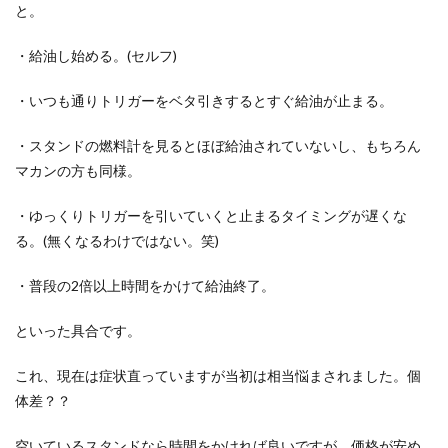
と。
・給油し始める。(セルフ)
・いつも通りトリガーをベタ引きするとすぐ給油が止まる。
・スタンドの燃料計を見るとほぼ給油されていないし、もちろん
マカンの方も同様。
・ゆっくりトリガーを引いていくと止まるタイミングが遅くな
る。(無くなるわけではない。笑)
・普段の2倍以上時間をかけて給油終了。
といった具合です。
これ、現在は症状直っていますが当初は相当悩まされました。個
体差？？
空いているスタンドなら時間をかければ良いですが、価格が安め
###
- Work item:
Repeat the preceding records exactly but drop the images.

- Output below:
と。
・給油し始める。(セルフ)
・いつも通りトリガーをベタ引きするとすぐ給油が止まる。
・スタンドの燃料計を見るとほぼ給油されていないし、もちろん
マカンの方も同様。
・ゆっくりトリガーを引いていくと止まるタイミングが遅くな
る。(無くなるわけではない。笑)
・普段の2倍以上時間をかけて給油終了。
といった具合です。
これ、現在は症状直っていますが当初は相当悩まされました。個
体差？？
空いているスタンドなら時間をかければ良いですが、価格が安め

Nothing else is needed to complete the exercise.